提供了一种数据同步方法和系统,以解决数据同步出现的同步失败问题。所述的方法包括:为待处理数据集的每个数据分片分别分配一个任务(102);启动所述任务的任务线程,在源端和目的端之间执行对应数据分片的离线数据同步(104);当判断任一数据分片对应任务同步失败后,若确定失败任务支持失效转移操作,则对所述失败任务对应数据分片的处理资源进行清理(106);重新为所述失败任务对应数据分片分配一个任务,启动重新分配的任务的任务线程执行所述数据分片在源端和目的端的离线数据同步(108)。

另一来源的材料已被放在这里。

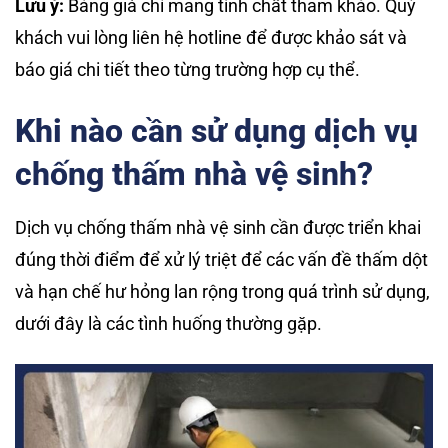
Lưu ý:
Bảng giá chỉ mang tính chất tham khảo. Quý
khách vui lòng liên hệ hotline để được khảo sát và
báo giá chi tiết theo từng trường hợp cụ thể.
Khi nào cần sử dụng dịch vụ
chống thấm nhà vệ sinh?
Dịch vụ chống thấm nhà vệ sinh cần được triển khai
đúng thời điểm để xử lý triệt để các vấn đề thấm dột
và hạn chế hư hỏng lan rộng trong quá trình sử dụng,
dưới đây là các tình huống thường gặp.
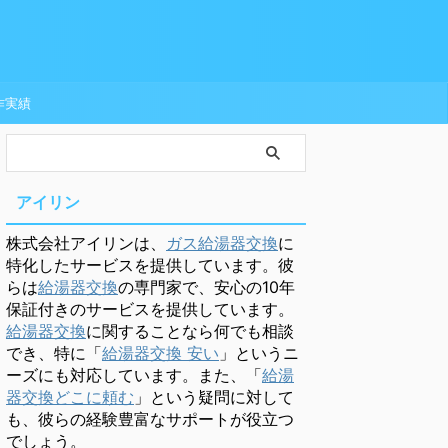
作実績
アイリン
株式会社アイリンは、
ガス給湯器交換
に
特化したサービスを提供しています。彼
らは
給湯器交換
の専門家で、安心の10年
保証付きのサービスを提供しています。
給湯器交換
に関することなら何でも相談
でき、特に「
給湯器交換 安い
」というニ
ーズにも対応しています。また、「
給湯
器交換どこに頼む
」という疑問に対して
も、彼らの経験豊富なサポートが役立つ
でしょう。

直接对失败任务的数据分片重新同步,无需对整个待处理数据集进行重处理,节省资源且提高同步时间。

Description

一种数据同步方法和系统 技术领域
本申请涉及数据处理技术领域,特别是涉及一种数据同步方法和一种数据同步系统。
背景技术
随着网络技术的发展,各种不同数据库或文件系统之间的交互越来越多,但是数据库和文件系统的种类很多,因此往往存在不同类型数据库/文件系统之间数据的读写。
在多种不同类型数据库/文件系统之间执行数据的读写,即数据的导入、导出时,有时需要执行离线同步。而离线同步周期长,同步过程严重依赖于源端,执行途径(gateway),以及目的端等的稳定性。在同步过程中可以将一个任务分成多个任务分片进行处理,但是,若某个分片的同步失败,则会导致整个任务的失败,且其余分片的同步成果无法保留。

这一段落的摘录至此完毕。